While day faded into twilight, Studd and I eventually found ourselves in the middle of a dance floor. There, we were caught between gyrating bodies, taking in a full serving of unwelcome groping, and hostility from the club’s security. After spotting many eager barflies mounting a statue of a giant phallus, there was no doubt in my mind: we were at the Gay 90’s, a place remarkably heterosexual on nights such as this. To further pound the gavel down was the sight of sashaying drag queens in all of their elegance, strutting under a parade of lights that only heightened their glamor. Meanwhile, a section of the dance floor’s light panels were broken, plastered in puke, and served with a steady supply of spilled booze.
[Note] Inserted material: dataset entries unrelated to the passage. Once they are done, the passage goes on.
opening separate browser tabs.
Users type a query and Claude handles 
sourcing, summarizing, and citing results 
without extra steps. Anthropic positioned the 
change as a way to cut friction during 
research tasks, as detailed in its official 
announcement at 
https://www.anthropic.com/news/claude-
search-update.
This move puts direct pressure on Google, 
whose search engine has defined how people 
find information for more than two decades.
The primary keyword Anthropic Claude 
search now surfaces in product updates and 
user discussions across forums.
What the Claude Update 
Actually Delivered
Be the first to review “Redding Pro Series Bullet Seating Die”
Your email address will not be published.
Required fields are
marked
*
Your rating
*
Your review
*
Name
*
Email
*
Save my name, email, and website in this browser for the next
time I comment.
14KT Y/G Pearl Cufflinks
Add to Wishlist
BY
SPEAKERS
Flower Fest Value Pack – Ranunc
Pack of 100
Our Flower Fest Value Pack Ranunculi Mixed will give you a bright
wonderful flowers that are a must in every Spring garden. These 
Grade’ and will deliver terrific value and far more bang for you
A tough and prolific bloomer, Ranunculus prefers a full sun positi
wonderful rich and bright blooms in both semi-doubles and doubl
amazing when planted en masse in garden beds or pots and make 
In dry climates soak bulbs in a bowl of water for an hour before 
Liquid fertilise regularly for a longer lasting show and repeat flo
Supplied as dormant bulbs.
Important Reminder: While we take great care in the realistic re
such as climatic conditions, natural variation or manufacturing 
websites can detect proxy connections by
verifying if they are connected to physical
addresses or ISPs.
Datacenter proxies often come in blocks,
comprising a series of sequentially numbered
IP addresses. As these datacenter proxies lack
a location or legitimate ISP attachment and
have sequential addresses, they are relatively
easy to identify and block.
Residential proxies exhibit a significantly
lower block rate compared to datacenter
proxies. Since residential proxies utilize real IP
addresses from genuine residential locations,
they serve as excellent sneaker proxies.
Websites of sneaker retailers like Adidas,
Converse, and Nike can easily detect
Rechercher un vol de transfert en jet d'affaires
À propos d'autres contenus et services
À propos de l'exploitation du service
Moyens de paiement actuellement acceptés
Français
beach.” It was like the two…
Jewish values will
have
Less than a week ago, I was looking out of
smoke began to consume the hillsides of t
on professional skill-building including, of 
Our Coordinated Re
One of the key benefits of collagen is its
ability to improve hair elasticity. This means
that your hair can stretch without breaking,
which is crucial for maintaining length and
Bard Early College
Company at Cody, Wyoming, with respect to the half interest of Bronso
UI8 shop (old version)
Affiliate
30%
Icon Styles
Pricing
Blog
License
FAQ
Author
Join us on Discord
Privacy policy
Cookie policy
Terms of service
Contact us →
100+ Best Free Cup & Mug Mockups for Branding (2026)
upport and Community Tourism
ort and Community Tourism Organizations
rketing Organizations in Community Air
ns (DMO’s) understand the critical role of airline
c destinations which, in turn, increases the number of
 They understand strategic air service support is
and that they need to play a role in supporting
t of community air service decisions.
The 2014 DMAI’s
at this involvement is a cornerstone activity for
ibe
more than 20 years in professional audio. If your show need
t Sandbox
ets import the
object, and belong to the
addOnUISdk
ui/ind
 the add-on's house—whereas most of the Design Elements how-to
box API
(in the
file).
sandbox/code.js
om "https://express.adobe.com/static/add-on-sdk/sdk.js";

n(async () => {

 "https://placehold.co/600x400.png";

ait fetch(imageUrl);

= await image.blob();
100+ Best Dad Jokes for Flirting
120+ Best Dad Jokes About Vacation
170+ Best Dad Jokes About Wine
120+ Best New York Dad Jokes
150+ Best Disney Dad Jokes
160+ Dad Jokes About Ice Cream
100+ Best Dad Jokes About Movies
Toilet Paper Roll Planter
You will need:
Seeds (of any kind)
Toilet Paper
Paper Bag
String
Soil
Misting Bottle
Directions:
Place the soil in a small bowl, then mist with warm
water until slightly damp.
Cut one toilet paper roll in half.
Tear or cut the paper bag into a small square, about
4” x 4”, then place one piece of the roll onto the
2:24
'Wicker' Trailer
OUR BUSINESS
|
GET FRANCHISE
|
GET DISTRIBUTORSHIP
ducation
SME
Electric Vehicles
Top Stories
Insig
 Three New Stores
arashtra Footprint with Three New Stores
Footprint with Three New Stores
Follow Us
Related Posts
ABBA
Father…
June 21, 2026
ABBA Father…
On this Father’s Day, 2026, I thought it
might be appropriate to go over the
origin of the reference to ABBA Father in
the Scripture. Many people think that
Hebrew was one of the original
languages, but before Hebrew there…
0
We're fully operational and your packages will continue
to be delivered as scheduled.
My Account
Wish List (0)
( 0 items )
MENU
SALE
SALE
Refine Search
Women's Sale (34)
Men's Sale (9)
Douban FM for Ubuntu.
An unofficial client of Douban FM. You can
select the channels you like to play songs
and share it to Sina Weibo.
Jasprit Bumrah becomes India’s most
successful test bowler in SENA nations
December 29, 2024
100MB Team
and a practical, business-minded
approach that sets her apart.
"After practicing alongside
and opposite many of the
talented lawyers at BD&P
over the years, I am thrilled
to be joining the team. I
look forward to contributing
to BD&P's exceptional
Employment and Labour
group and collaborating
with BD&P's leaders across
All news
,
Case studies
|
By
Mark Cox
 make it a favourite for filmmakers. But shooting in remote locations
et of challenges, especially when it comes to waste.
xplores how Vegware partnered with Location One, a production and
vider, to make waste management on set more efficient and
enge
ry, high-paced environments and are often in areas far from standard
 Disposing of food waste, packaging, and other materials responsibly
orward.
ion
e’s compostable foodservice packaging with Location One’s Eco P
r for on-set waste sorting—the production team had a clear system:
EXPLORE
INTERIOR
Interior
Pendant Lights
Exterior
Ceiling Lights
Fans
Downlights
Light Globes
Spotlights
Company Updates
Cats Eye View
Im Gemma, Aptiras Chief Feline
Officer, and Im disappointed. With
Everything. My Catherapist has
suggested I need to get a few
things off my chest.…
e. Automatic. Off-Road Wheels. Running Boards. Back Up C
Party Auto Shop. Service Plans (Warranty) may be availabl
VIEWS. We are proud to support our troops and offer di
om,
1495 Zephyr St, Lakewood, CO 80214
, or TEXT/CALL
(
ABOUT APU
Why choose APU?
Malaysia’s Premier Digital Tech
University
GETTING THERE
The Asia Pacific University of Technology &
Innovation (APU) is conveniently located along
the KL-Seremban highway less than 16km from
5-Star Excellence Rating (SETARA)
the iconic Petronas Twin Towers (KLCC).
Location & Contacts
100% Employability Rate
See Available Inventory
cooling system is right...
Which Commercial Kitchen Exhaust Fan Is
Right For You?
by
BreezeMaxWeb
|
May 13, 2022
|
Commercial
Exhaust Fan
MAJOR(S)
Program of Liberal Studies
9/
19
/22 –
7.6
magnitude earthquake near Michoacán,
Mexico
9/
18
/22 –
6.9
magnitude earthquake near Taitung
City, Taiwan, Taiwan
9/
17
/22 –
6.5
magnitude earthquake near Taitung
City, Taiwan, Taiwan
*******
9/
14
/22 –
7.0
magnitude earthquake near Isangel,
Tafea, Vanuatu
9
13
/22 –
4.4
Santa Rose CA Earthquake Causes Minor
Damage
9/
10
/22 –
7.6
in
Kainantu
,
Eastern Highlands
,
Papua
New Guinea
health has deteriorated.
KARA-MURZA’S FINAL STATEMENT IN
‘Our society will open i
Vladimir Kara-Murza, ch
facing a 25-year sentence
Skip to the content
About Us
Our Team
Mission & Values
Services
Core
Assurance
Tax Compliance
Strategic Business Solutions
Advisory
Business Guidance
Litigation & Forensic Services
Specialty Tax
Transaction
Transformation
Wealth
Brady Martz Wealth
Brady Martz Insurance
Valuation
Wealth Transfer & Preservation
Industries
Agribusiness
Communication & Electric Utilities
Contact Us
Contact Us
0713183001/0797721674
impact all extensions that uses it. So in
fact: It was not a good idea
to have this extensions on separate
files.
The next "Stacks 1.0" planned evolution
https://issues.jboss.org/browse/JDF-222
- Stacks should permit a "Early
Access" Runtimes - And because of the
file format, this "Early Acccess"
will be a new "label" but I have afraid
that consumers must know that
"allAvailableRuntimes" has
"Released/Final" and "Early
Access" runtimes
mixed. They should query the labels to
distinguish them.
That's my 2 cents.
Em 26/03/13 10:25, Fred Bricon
Some time later, after disregarding some woman who was three sheets to the wind, and who had been drunkenly telling me I resembled Johnny Depp, we shuffled around for a while, and tried to push our way out through the teeming masses of people present. It was a small miracle we didn’t face trampling. Outside was hardly better. We practically drowned on the way to our ride, the streets were pouring over with water from the heavens, causing Hennepin Ave to resemble the Atlantic. It was raining pitchforks, a fact made all too clear as my boots had to be sat out to dry for a few days after the ordeal; the elements earned their keep. After damn near reenacting Jules Verne’s “Twenty Thousand Leagues Under the Seas” on our way to our ride, we made it inside, with my memory of the night fading with visions of the Orpheum Theatre’s bright, neon lights.